## TASK TO COMPLETE
Please return exactly the lines from the one containing "Powered by GF Internet Consulting" through the end of the records, including both.

MATERIAL PROVIDED Block Start

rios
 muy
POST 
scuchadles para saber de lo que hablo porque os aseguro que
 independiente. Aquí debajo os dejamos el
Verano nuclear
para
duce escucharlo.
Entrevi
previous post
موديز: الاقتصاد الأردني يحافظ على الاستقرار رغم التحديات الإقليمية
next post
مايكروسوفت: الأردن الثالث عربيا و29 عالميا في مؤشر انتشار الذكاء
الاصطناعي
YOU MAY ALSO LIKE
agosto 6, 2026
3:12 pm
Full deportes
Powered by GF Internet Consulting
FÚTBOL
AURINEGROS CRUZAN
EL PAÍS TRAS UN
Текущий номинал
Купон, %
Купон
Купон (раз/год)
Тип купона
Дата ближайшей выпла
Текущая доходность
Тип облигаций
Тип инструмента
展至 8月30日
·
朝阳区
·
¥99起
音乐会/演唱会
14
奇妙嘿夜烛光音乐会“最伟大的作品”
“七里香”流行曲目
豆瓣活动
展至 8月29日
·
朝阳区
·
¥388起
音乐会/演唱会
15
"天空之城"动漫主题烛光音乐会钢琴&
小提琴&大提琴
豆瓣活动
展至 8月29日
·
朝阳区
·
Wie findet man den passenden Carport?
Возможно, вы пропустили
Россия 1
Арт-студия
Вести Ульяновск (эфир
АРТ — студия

MATERIAL PROVIDED Block End

## RESPONSE TO THE TASK
Powered by GF Internet Consulting
FÚTBOL
AURINEGROS CRUZAN
EL PAÍS TRAS UN
Текущий номинал
Купон, %
Купон
Купон (раз/год)
Тип купона
Дата ближайшей выпла
Текущая доходность
Тип облигаций
Тип инструмента
展至 8月30日
·
朝阳区
·
¥99起
音乐会/演唱会
14
奇妙嘿夜烛光音乐会“最伟大的作品”
“七里香”流行曲目
豆瓣活动
展至 8月29日
·
朝阳区
·
¥388起
音乐会/演唱会
15
"天空之城"动漫主题烛光音乐会钢琴&
小提琴&大提琴
豆瓣活动
展至 8月29日
·
朝阳区
·
Wie findet man den passenden Carport?
Возможно, вы пропустили
Россия 1
Арт-студия
Вести Ульяновск (эфир
АРТ — студия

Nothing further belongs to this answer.